Tax credits are awarded on the basis of the cost per unit to produce. The move that made it possible for DHIC to be competitive at all, given the high cost of land in Chapel Hill, was the Town’s commitment to sell DHIC 9 acres land for $100. The property was assessed at $2 million in value. The Town’s willingness to make such a major investment represents new thinking about solutions to the crisis in availability of affordable housing.

The new thinking is this: when it comes to affordable rental housing, cities and towns need to put their money where their mouth is, because the problem is too great for the private market to solve. In the words of one researcher,

Why isn’t the private market filling this gap? The answer is relatively simple. With a few exceptions, the economics do not pencil out.

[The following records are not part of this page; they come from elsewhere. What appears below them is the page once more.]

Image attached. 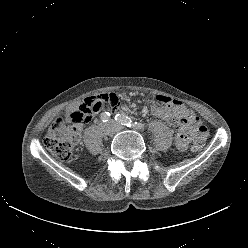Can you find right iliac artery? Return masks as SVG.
<instances>
[{"label":"right iliac artery","mask_w":248,"mask_h":248,"mask_svg":"<svg viewBox=\"0 0 248 248\" xmlns=\"http://www.w3.org/2000/svg\"><path fill=\"white\" fill-rule=\"evenodd\" d=\"M100 119H101L103 122H107V121L110 119V113H109V112H103V113L100 115Z\"/></svg>","instance_id":"obj_1"}]
</instances>
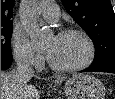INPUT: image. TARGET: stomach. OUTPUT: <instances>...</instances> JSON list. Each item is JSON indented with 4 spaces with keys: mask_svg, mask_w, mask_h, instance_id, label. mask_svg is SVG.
I'll list each match as a JSON object with an SVG mask.
<instances>
[{
    "mask_svg": "<svg viewBox=\"0 0 115 99\" xmlns=\"http://www.w3.org/2000/svg\"><path fill=\"white\" fill-rule=\"evenodd\" d=\"M64 92L67 99H104L106 94L104 84L86 74L69 78L65 83Z\"/></svg>",
    "mask_w": 115,
    "mask_h": 99,
    "instance_id": "0dacf381",
    "label": "stomach"
}]
</instances>
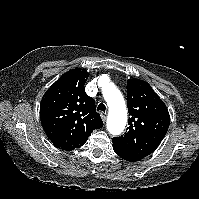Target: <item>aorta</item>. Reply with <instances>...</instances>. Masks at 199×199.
Returning a JSON list of instances; mask_svg holds the SVG:
<instances>
[{"mask_svg": "<svg viewBox=\"0 0 199 199\" xmlns=\"http://www.w3.org/2000/svg\"><path fill=\"white\" fill-rule=\"evenodd\" d=\"M103 95L109 107L107 130L112 135H119L127 122V110L121 92L114 86L103 87Z\"/></svg>", "mask_w": 199, "mask_h": 199, "instance_id": "1", "label": "aorta"}]
</instances>
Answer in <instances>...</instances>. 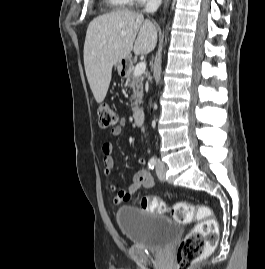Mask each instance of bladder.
Here are the masks:
<instances>
[{
    "label": "bladder",
    "instance_id": "31cf9c89",
    "mask_svg": "<svg viewBox=\"0 0 265 269\" xmlns=\"http://www.w3.org/2000/svg\"><path fill=\"white\" fill-rule=\"evenodd\" d=\"M116 221L130 243L151 251L166 250L181 235L179 223L164 215L146 213L136 206L119 208Z\"/></svg>",
    "mask_w": 265,
    "mask_h": 269
}]
</instances>
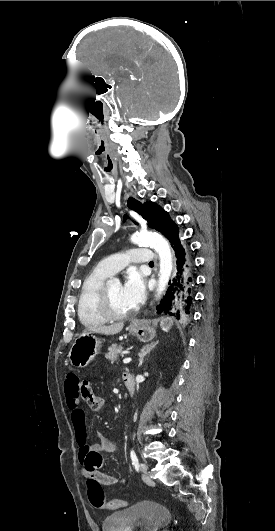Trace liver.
I'll return each mask as SVG.
<instances>
[{"label":"liver","instance_id":"6515ba94","mask_svg":"<svg viewBox=\"0 0 275 531\" xmlns=\"http://www.w3.org/2000/svg\"><path fill=\"white\" fill-rule=\"evenodd\" d=\"M124 327V323H113V325H108V327H92V329H88V331H91V333H101V335H117V333H120ZM84 333H87V331H84Z\"/></svg>","mask_w":275,"mask_h":531}]
</instances>
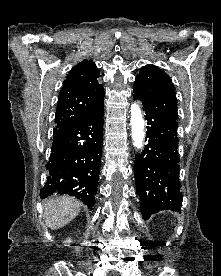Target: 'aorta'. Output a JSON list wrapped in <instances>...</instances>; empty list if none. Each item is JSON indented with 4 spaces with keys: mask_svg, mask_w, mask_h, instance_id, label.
Here are the masks:
<instances>
[{
    "mask_svg": "<svg viewBox=\"0 0 221 276\" xmlns=\"http://www.w3.org/2000/svg\"><path fill=\"white\" fill-rule=\"evenodd\" d=\"M131 129H132V139L134 145L140 149L144 141V120L142 117V112L137 104H132L131 106V119H130Z\"/></svg>",
    "mask_w": 221,
    "mask_h": 276,
    "instance_id": "762f6f07",
    "label": "aorta"
}]
</instances>
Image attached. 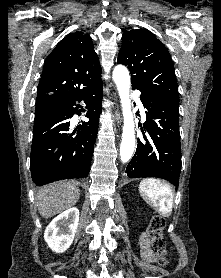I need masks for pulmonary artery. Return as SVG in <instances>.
Here are the masks:
<instances>
[{"mask_svg": "<svg viewBox=\"0 0 221 278\" xmlns=\"http://www.w3.org/2000/svg\"><path fill=\"white\" fill-rule=\"evenodd\" d=\"M136 100H137L138 106H139V108H140V110H141L143 116H145L144 108H143V105H142L140 99H139V98H136Z\"/></svg>", "mask_w": 221, "mask_h": 278, "instance_id": "obj_1", "label": "pulmonary artery"}]
</instances>
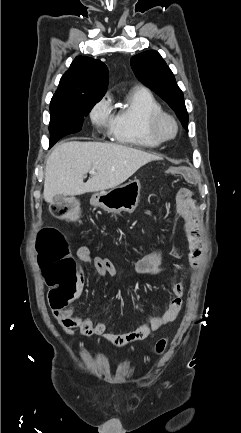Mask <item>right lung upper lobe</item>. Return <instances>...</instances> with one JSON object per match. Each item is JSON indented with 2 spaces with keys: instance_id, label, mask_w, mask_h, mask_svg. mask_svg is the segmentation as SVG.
<instances>
[{
  "instance_id": "1",
  "label": "right lung upper lobe",
  "mask_w": 241,
  "mask_h": 433,
  "mask_svg": "<svg viewBox=\"0 0 241 433\" xmlns=\"http://www.w3.org/2000/svg\"><path fill=\"white\" fill-rule=\"evenodd\" d=\"M108 85V69L100 60L78 56L62 76L51 99L57 101L100 100Z\"/></svg>"
}]
</instances>
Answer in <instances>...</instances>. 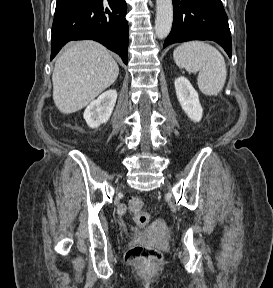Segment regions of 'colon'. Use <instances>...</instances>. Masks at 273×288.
<instances>
[{"mask_svg": "<svg viewBox=\"0 0 273 288\" xmlns=\"http://www.w3.org/2000/svg\"><path fill=\"white\" fill-rule=\"evenodd\" d=\"M129 211L138 225L146 226L149 224L150 215L144 210V202L140 197L130 199ZM125 259L127 261L141 260L147 265H155L161 260V253L155 248L136 244L126 252Z\"/></svg>", "mask_w": 273, "mask_h": 288, "instance_id": "obj_1", "label": "colon"}]
</instances>
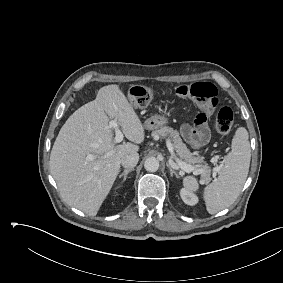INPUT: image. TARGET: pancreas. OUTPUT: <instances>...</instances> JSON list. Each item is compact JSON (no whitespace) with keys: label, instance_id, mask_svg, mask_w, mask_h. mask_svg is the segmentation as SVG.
I'll list each match as a JSON object with an SVG mask.
<instances>
[{"label":"pancreas","instance_id":"obj_1","mask_svg":"<svg viewBox=\"0 0 283 283\" xmlns=\"http://www.w3.org/2000/svg\"><path fill=\"white\" fill-rule=\"evenodd\" d=\"M152 135H158L162 138H169L179 159L189 165H192L194 167L195 172L201 174V181L203 183H208L210 181V167L207 163L203 161V157L195 156V153H192L186 147V145L180 138L179 132L177 130L165 126L153 131Z\"/></svg>","mask_w":283,"mask_h":283}]
</instances>
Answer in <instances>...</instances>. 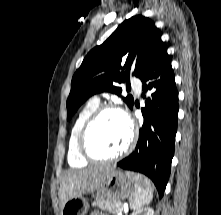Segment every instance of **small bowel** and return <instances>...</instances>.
I'll use <instances>...</instances> for the list:
<instances>
[{
	"mask_svg": "<svg viewBox=\"0 0 221 215\" xmlns=\"http://www.w3.org/2000/svg\"><path fill=\"white\" fill-rule=\"evenodd\" d=\"M91 215H105V214H102V213H99V212H94Z\"/></svg>",
	"mask_w": 221,
	"mask_h": 215,
	"instance_id": "c3829d8e",
	"label": "small bowel"
}]
</instances>
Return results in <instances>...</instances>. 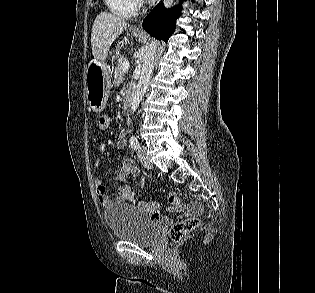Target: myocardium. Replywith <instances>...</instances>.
<instances>
[{"label":"myocardium","instance_id":"f54148a6","mask_svg":"<svg viewBox=\"0 0 315 293\" xmlns=\"http://www.w3.org/2000/svg\"><path fill=\"white\" fill-rule=\"evenodd\" d=\"M135 1V4H136V2H138L139 0H134Z\"/></svg>","mask_w":315,"mask_h":293}]
</instances>
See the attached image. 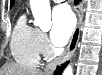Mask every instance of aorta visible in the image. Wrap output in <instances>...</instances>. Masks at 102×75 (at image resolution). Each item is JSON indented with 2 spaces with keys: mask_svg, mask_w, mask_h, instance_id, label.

In Chapel Hill the story is no different. Although the amount of public investment needed to create affordable apartments varies dramatically by project, the costs can run staggeringly high.

According to Warren, for Greenfield Place, the amount of tax credit investment going into the project ($785,000 a year for 10 years) will generate some $90,000 in equity per apartment. Some of the project’s anticipated $10.5 million cost stems from difficult topography: the site comes with high costs for things like grading and building retaining walls, costs of around $1 million.* The success story here is that DHIC has the resources to pull off a project this ambitious, and that the Town has leveraged the value of its property exceptionally well. The challenge is how to replicate this success.

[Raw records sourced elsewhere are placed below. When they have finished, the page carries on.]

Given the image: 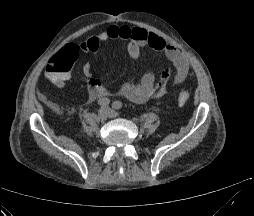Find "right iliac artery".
<instances>
[{
	"instance_id": "right-iliac-artery-1",
	"label": "right iliac artery",
	"mask_w": 254,
	"mask_h": 216,
	"mask_svg": "<svg viewBox=\"0 0 254 216\" xmlns=\"http://www.w3.org/2000/svg\"><path fill=\"white\" fill-rule=\"evenodd\" d=\"M110 104V100L108 98H102L100 100H98V105L100 106H108Z\"/></svg>"
}]
</instances>
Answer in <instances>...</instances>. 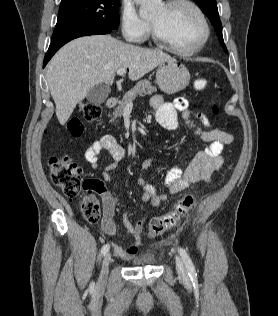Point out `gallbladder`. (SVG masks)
I'll list each match as a JSON object with an SVG mask.
<instances>
[{"mask_svg": "<svg viewBox=\"0 0 278 316\" xmlns=\"http://www.w3.org/2000/svg\"><path fill=\"white\" fill-rule=\"evenodd\" d=\"M109 93H110V89L108 86H105L103 84H99V85L93 87L89 91V93L87 95V100L89 101V103H91L95 106H99L102 103H104V101L108 97Z\"/></svg>", "mask_w": 278, "mask_h": 316, "instance_id": "bac80fb5", "label": "gallbladder"}]
</instances>
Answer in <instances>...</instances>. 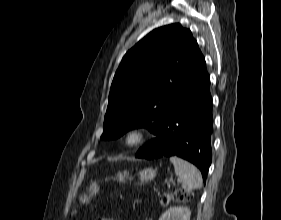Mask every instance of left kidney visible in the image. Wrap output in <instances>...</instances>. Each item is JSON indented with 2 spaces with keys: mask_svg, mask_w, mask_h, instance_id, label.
<instances>
[{
  "mask_svg": "<svg viewBox=\"0 0 281 220\" xmlns=\"http://www.w3.org/2000/svg\"><path fill=\"white\" fill-rule=\"evenodd\" d=\"M191 211L188 207H170L159 220H190Z\"/></svg>",
  "mask_w": 281,
  "mask_h": 220,
  "instance_id": "1",
  "label": "left kidney"
}]
</instances>
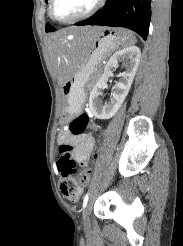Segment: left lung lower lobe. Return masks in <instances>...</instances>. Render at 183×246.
Masks as SVG:
<instances>
[{"label":"left lung lower lobe","instance_id":"1","mask_svg":"<svg viewBox=\"0 0 183 246\" xmlns=\"http://www.w3.org/2000/svg\"><path fill=\"white\" fill-rule=\"evenodd\" d=\"M151 0H106L93 16L75 25L125 27L146 39L151 19Z\"/></svg>","mask_w":183,"mask_h":246}]
</instances>
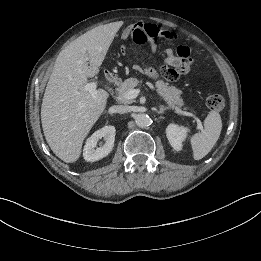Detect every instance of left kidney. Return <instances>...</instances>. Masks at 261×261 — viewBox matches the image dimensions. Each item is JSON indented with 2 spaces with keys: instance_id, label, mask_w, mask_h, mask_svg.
<instances>
[{
  "instance_id": "left-kidney-1",
  "label": "left kidney",
  "mask_w": 261,
  "mask_h": 261,
  "mask_svg": "<svg viewBox=\"0 0 261 261\" xmlns=\"http://www.w3.org/2000/svg\"><path fill=\"white\" fill-rule=\"evenodd\" d=\"M188 130L189 129L187 127L178 126L176 124H170L167 126V139L176 151H180L182 149V142L185 140Z\"/></svg>"
}]
</instances>
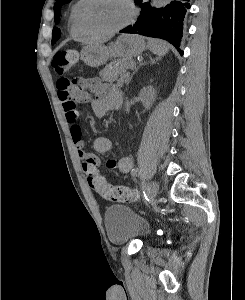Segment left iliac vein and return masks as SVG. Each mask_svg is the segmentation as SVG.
<instances>
[{
  "label": "left iliac vein",
  "mask_w": 245,
  "mask_h": 300,
  "mask_svg": "<svg viewBox=\"0 0 245 300\" xmlns=\"http://www.w3.org/2000/svg\"><path fill=\"white\" fill-rule=\"evenodd\" d=\"M158 184L155 181L149 183V198L154 200L158 194Z\"/></svg>",
  "instance_id": "left-iliac-vein-1"
}]
</instances>
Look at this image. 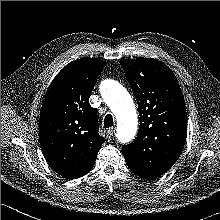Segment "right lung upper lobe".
I'll return each instance as SVG.
<instances>
[{"label": "right lung upper lobe", "instance_id": "cb5924a9", "mask_svg": "<svg viewBox=\"0 0 220 220\" xmlns=\"http://www.w3.org/2000/svg\"><path fill=\"white\" fill-rule=\"evenodd\" d=\"M105 61L80 58L53 79L39 119V137L51 168L67 179L87 174L94 166L104 138L89 97Z\"/></svg>", "mask_w": 220, "mask_h": 220}]
</instances>
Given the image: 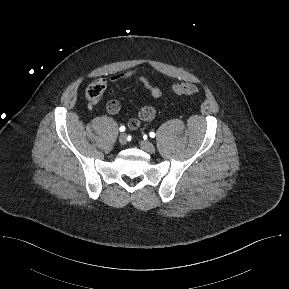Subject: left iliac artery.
<instances>
[{"label":"left iliac artery","instance_id":"1","mask_svg":"<svg viewBox=\"0 0 289 289\" xmlns=\"http://www.w3.org/2000/svg\"><path fill=\"white\" fill-rule=\"evenodd\" d=\"M149 136H150L151 138H154V137H155V133H154V132H150V133H149Z\"/></svg>","mask_w":289,"mask_h":289}]
</instances>
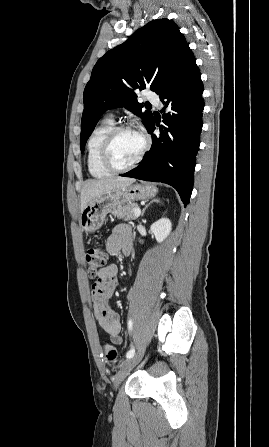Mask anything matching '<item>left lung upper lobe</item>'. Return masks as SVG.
Instances as JSON below:
<instances>
[{
	"instance_id": "left-lung-upper-lobe-1",
	"label": "left lung upper lobe",
	"mask_w": 269,
	"mask_h": 447,
	"mask_svg": "<svg viewBox=\"0 0 269 447\" xmlns=\"http://www.w3.org/2000/svg\"><path fill=\"white\" fill-rule=\"evenodd\" d=\"M189 48L178 26L168 19L153 20L137 30L95 64L84 90L80 148L93 132L101 115L111 108L125 107L141 117L147 129L153 115L138 103L135 89L160 94Z\"/></svg>"
}]
</instances>
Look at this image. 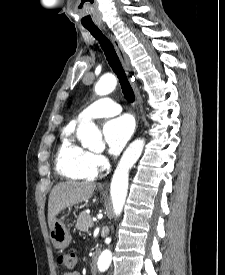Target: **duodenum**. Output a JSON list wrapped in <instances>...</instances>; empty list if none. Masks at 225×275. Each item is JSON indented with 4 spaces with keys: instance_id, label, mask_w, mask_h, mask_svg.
Instances as JSON below:
<instances>
[{
    "instance_id": "410a0bca",
    "label": "duodenum",
    "mask_w": 225,
    "mask_h": 275,
    "mask_svg": "<svg viewBox=\"0 0 225 275\" xmlns=\"http://www.w3.org/2000/svg\"><path fill=\"white\" fill-rule=\"evenodd\" d=\"M90 271L91 274H94L96 272V259L93 257L92 261L90 263Z\"/></svg>"
}]
</instances>
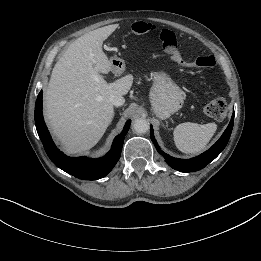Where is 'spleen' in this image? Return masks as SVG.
<instances>
[{"label": "spleen", "mask_w": 261, "mask_h": 261, "mask_svg": "<svg viewBox=\"0 0 261 261\" xmlns=\"http://www.w3.org/2000/svg\"><path fill=\"white\" fill-rule=\"evenodd\" d=\"M217 130L215 123L197 124L185 122L174 129L176 147L184 153H199L203 151Z\"/></svg>", "instance_id": "obj_1"}]
</instances>
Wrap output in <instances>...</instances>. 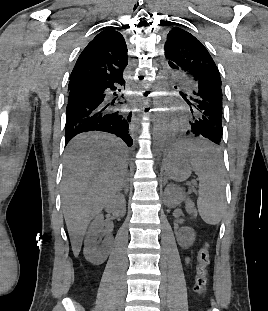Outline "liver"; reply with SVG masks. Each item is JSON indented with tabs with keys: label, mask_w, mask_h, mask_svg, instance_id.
<instances>
[{
	"label": "liver",
	"mask_w": 268,
	"mask_h": 311,
	"mask_svg": "<svg viewBox=\"0 0 268 311\" xmlns=\"http://www.w3.org/2000/svg\"><path fill=\"white\" fill-rule=\"evenodd\" d=\"M128 161L125 144L109 134H80L69 143L61 193L75 257L80 253L88 224L121 188Z\"/></svg>",
	"instance_id": "1"
}]
</instances>
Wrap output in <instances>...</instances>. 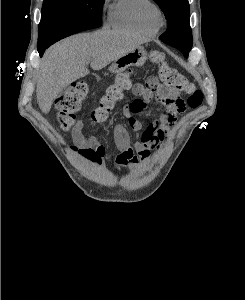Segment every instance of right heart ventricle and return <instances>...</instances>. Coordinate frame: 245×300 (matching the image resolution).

Greenfield Place and Greenfield Commons are within the Ephesus-Fordham form-based code district. They are a key part of the affordable housing plan for the district. Conversely, the availability of form-based code was critical to DHIC’s ability to propose this project at all. The timeline for applying for tax credits is rigorous. DHIC was able to meet the timeline with its first application in 2014 because the enactment of the code district in May 2014 fit within the strict time frame that it had for demonstrating that it had its “entitlement” (final approval from Town Council) in hand. If DHIC had had to go through our traditional special use permit process, there would have been no way of predicting how long that process would take. It’s likely that the process would have simply taken too long to meet the tax credit deadline.

With the DHIC project now advancing to the CDC for design review, other work is under way, at the Council’s direction, to determine what can be put together to incentivize affordable housing on the south side of Elliott Road, at the south end of the district. According to Dwight Bassett, the Town’s economic development officer who is leading these efforts, the challenges are great here as well: it’s not a simple matter of offering two or three stories of extra density in exchange for affordable units. Bassett has enlisted help from the Development Financing Initiative, based in the UNC School of Government. Over 12 months, DFI will perform market and site analyses to determine the financial feasibility of developing affordable housing on those parcels, with the intent being to create a structure for incentives that enables us to achieve our affordable housing goals.

And Bassett is proposing this project as a catalyst to a systematic study of barriers to and incentives for the production of affordable housing townwide. That’s a welcome idea, consistent with our priorities and values, and consistent with our recent decision to allocate a penny of our tax rate annually to affordable housing. With our Affordable Rental Strategy adopted (adding to existing policies for homeownership), and our new Housing Advisory Board up and running, we have the structures in place to take on this tremendous challenge.

For now, a hearty congratulations to Gregg Warren, Natalie Britt, and other members of the DHIC team, and welcome to Chapel Hill!

*UPDATE 11/1: As a rough estimate, DHIC officials project a total of $300,000 to $400,000 in site development costs for retaining walls, stormwater retention systems, and the like (in total for both phases) and another $500,000 for fill dirt.